Canada's Paralympians exemplify the qualities that Canadians strive for: courage, tenacity, supportive teamwork, and achieving success by never giving up. Their leadership and example inspire not only Canadian youth and Canadians with disabilities, but all Canadians in every area of endeavour.

Congratulations to Greg and his fellow Paralympians.

Health March 28th, 2014

Mr. Speaker, 14 years ago, my 15-year-old daughter Vanessa Young tragically died from a heart attack while on the prescription drug Prepulsid, which was later deemed not safe and was removed from the market.

Today, our government has taken an important step to improving drug safety for all Canadians. Can the Minister of Health inform this House what is being done to strengthen drug and patient safety in Canada to better protect all Canadians from the dangerous consequences of adverse drug reactions?

Food and Drugs Act March 28th, 2014

Mr. Speaker, I want to thank all the members for their contributions to the debate and their kind words today.

The member for Victoria raised an issue, and I guess he did not hear what I said in my speech.
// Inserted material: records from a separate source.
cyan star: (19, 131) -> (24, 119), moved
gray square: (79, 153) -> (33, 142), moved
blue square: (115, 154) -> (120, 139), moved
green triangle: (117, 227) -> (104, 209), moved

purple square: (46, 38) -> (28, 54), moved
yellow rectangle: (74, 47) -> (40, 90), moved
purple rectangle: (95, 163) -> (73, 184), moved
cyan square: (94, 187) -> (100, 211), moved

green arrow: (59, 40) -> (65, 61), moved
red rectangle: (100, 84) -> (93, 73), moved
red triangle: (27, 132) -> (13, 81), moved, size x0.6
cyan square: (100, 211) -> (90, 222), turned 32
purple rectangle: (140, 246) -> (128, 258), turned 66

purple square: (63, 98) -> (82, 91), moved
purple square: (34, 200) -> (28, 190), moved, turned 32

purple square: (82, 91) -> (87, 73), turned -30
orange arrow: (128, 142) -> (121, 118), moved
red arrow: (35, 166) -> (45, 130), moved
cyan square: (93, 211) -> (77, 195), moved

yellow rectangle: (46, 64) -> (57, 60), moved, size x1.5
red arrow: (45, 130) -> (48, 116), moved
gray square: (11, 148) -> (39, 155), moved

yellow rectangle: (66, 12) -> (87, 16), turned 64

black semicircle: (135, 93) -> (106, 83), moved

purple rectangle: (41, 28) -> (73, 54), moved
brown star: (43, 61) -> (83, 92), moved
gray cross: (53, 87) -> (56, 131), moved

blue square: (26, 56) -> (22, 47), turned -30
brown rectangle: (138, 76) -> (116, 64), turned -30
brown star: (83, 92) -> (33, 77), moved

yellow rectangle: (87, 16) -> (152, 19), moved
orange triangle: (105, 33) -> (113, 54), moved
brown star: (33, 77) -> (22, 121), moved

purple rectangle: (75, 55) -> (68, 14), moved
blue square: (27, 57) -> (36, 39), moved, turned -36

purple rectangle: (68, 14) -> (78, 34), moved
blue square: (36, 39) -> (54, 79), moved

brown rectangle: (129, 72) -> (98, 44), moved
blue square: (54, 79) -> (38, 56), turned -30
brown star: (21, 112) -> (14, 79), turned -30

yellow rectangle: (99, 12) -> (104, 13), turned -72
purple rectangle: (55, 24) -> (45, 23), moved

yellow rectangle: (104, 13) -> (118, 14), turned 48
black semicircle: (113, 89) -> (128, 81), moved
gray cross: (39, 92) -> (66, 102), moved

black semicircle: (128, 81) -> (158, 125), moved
I mentioned that for situations of criminal negligence, where a pharmaceutical company covers up the risk of one of their drugs and it leads to serious harm to patients, there is authority for unlimited fines.

If a judge saw fit, he or she could fine the drug company, for example, the total amount of sales for that drug for the period it was on the market. That would be the absolute best way, and I would suggest the only way, to stop these corrupt practices.

The key problem with the pharmaceutical industry and why Vanessa's law is so important is that CEOs of pharmaceutical companies, like all companies that sell shares on the market, have to by law increase shareholder value. On the other hand, there is no law against putting a risky drug on the market because all drugs cause adverse effects.

It is the level of the risk that has to be monitored. That is why Vanessa's law is necessary.